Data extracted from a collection
%%

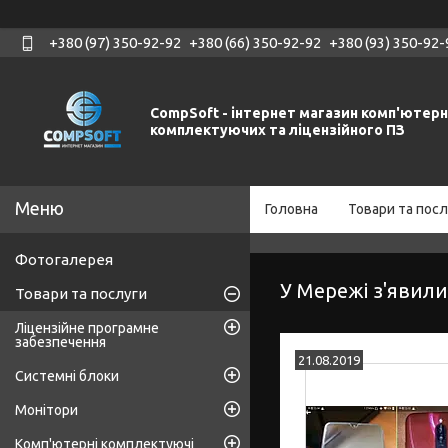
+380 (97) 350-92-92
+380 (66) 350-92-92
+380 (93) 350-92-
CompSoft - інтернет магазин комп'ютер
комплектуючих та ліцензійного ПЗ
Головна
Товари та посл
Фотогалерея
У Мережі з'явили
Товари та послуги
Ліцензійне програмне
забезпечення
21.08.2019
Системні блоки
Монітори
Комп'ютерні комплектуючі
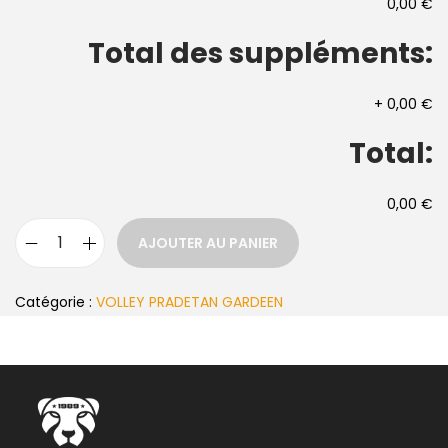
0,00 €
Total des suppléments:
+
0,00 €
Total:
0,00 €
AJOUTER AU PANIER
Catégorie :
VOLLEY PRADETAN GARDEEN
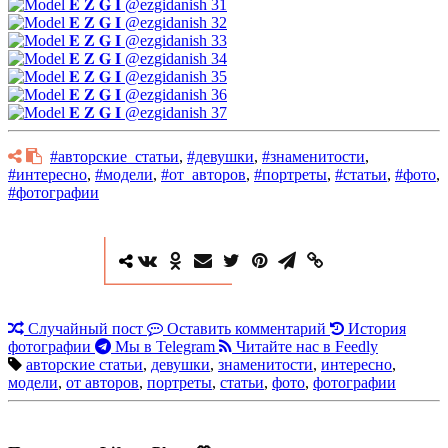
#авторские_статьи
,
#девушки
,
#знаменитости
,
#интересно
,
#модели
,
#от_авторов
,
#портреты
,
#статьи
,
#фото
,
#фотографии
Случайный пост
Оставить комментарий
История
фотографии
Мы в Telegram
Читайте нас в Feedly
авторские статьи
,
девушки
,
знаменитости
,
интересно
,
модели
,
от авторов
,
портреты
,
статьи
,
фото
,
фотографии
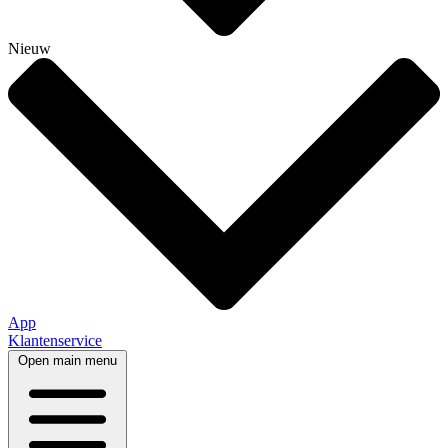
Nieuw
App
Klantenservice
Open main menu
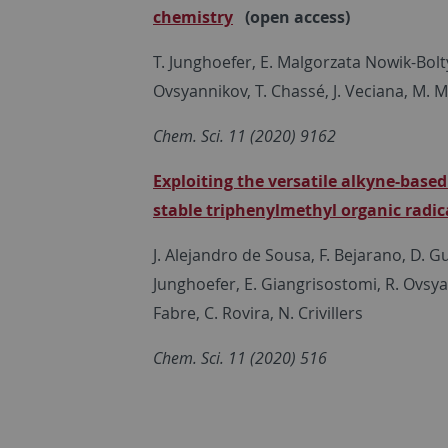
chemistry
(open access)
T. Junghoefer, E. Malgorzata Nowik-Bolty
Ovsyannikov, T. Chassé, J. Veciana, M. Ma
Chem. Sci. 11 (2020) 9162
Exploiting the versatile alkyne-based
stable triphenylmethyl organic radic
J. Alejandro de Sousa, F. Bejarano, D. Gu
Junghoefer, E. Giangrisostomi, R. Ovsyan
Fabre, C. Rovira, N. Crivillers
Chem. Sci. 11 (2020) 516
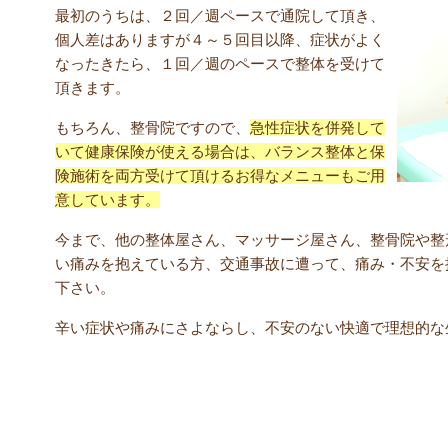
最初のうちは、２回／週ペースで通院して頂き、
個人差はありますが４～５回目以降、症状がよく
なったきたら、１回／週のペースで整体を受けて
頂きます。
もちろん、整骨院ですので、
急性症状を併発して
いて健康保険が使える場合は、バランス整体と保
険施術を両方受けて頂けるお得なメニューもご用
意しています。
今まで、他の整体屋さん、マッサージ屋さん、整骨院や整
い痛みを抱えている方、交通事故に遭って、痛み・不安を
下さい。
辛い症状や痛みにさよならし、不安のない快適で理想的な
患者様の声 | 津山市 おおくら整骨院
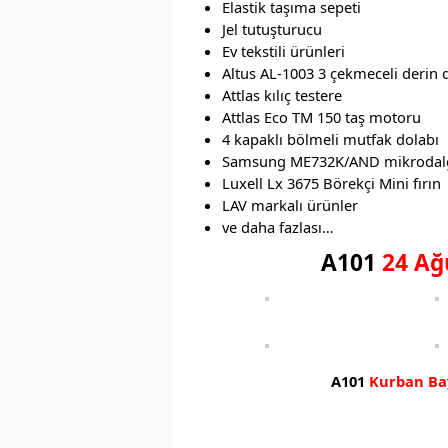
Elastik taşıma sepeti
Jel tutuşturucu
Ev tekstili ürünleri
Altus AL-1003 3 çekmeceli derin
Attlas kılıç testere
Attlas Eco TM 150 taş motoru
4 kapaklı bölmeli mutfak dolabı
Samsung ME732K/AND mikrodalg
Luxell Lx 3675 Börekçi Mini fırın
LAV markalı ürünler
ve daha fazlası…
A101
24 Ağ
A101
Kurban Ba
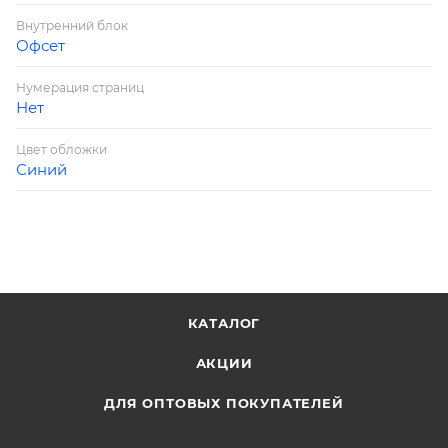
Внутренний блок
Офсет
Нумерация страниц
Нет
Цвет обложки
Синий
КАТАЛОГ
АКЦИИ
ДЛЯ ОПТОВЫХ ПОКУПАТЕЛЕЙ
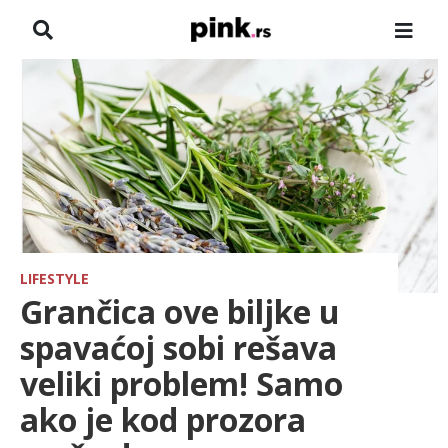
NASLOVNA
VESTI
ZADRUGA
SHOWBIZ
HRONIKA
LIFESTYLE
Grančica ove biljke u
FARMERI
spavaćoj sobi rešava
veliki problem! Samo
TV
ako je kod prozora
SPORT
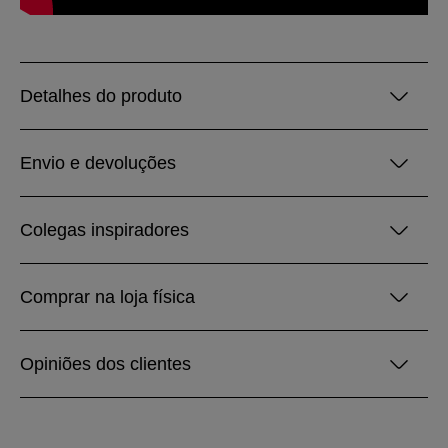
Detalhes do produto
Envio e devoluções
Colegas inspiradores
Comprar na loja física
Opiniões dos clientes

%%
%%

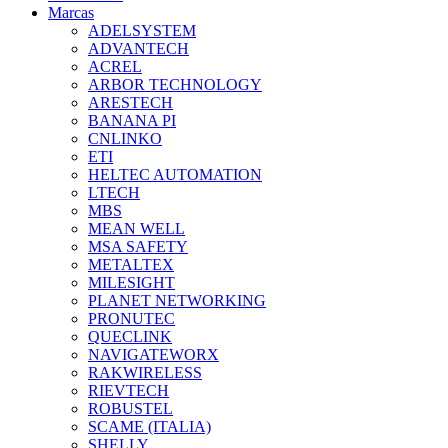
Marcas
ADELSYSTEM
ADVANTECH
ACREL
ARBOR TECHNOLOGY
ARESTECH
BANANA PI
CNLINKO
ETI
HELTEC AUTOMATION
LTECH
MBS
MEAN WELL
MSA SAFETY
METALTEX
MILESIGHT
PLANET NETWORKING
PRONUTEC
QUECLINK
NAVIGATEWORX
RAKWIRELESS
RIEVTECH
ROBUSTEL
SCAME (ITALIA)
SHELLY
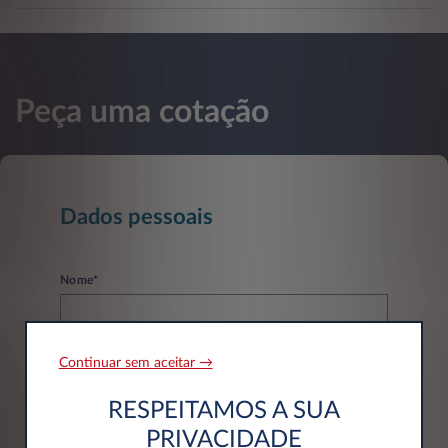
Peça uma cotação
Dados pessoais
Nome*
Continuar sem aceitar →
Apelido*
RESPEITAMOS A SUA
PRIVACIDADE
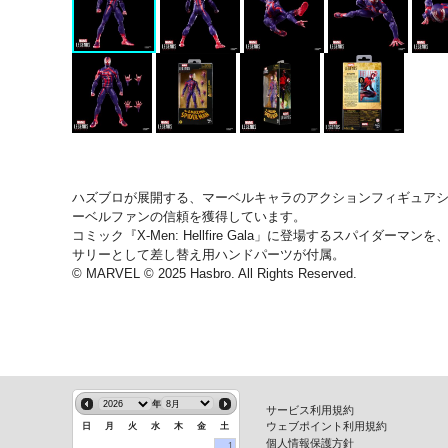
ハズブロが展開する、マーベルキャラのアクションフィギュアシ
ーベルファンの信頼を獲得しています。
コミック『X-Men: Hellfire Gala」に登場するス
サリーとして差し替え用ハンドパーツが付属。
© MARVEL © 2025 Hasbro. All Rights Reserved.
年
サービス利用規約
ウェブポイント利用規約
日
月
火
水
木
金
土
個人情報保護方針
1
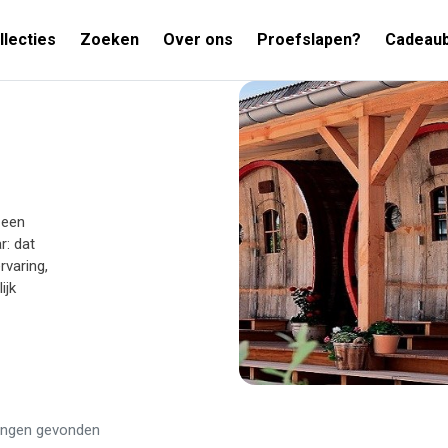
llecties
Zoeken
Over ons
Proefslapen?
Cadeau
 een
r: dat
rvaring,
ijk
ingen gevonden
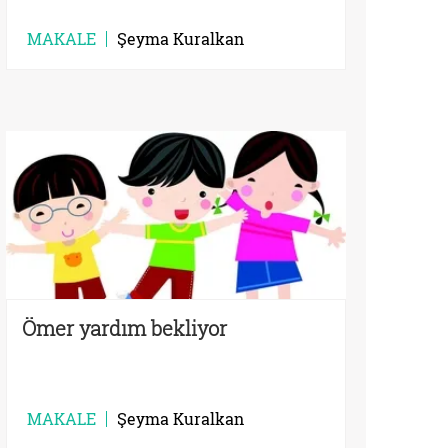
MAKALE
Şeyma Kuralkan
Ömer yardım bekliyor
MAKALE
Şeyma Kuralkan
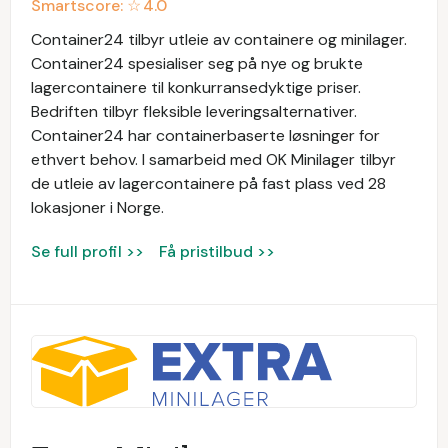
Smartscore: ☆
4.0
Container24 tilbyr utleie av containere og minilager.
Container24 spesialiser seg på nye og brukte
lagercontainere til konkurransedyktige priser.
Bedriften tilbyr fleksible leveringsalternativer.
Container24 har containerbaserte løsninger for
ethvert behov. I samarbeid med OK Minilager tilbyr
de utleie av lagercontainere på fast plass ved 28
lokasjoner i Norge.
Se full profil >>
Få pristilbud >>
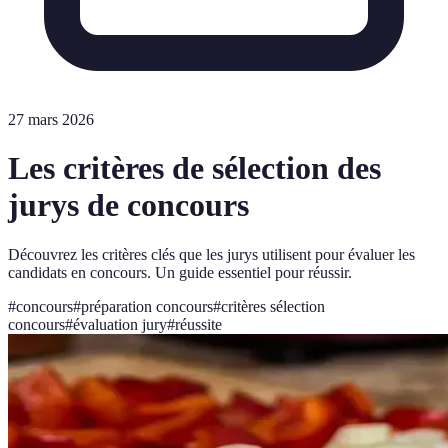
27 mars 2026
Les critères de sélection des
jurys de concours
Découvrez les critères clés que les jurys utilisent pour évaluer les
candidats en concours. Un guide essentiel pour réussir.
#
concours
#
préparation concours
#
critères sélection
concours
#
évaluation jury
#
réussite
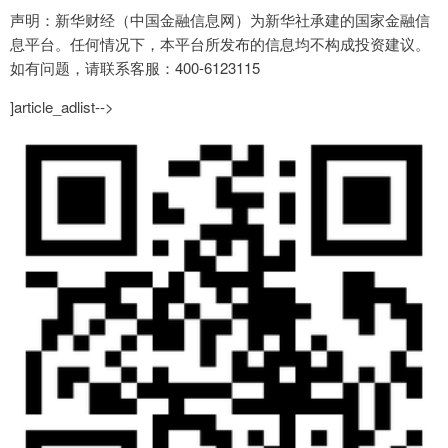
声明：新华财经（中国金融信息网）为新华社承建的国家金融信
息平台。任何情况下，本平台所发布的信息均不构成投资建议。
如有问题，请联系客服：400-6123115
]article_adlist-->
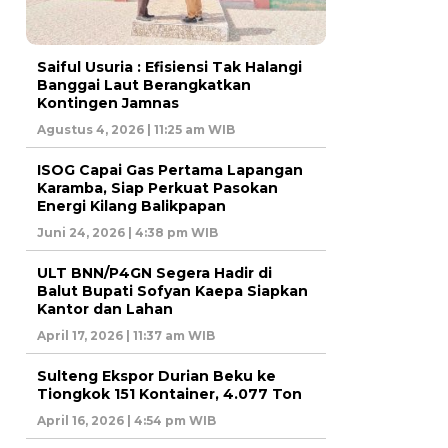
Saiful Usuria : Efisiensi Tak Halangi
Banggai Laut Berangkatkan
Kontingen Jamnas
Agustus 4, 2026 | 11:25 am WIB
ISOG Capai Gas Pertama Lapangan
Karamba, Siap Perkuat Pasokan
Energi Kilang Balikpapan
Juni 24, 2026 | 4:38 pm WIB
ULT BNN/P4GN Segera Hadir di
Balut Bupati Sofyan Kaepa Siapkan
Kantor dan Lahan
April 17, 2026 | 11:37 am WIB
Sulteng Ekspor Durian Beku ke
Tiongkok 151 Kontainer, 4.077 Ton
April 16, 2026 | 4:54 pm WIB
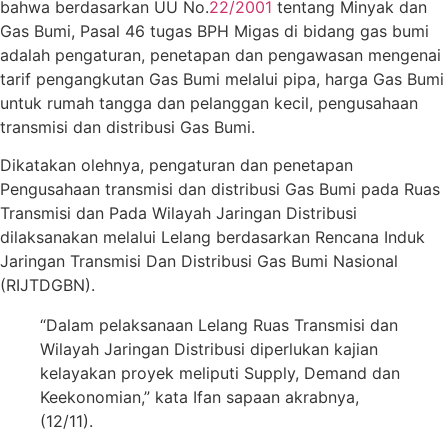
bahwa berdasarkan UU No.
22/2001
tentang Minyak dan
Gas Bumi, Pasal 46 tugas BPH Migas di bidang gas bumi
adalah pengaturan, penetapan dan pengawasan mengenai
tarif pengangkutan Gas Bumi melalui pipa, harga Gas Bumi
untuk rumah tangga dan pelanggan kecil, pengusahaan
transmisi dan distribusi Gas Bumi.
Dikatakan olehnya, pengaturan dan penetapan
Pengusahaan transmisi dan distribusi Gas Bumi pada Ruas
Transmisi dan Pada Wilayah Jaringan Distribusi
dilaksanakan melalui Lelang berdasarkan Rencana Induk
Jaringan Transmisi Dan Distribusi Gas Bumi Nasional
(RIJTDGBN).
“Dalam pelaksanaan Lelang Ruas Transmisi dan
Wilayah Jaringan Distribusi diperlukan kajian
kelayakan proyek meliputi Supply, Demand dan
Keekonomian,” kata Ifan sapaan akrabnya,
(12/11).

%%

#### Your goal:
The copy should hold only the lines from the one with "Klantenservice" through the one with "個人差はありますが４～５回目以降、症状がよく", exactly as they stand above. Leave out the pictures.

#### Answer to this exercise:
Klantenservice
Open main menu
chemistry
(open access)
T. Junghoefer, E. Malgorzata Nowik-Bolty
Ovsyannikov, T. Chassé, J. Veciana, M. Ma
Chem. Sci. 11 (2020) 9162
Exploiting the versatile alkyne-based
stable triphenylmethyl organic radic
J. Alejandro de Sousa, F. Bejarano, D. Gu
Junghoefer, E. Giangrisostomi, R. Ovsyan
Fabre, C. Rovira, N. Crivillers
Chem. Sci. 11 (2020) 516
最初のうちは、２回／週ペースで通院して頂き、
個人差はありますが４～５回目以降、症状がよく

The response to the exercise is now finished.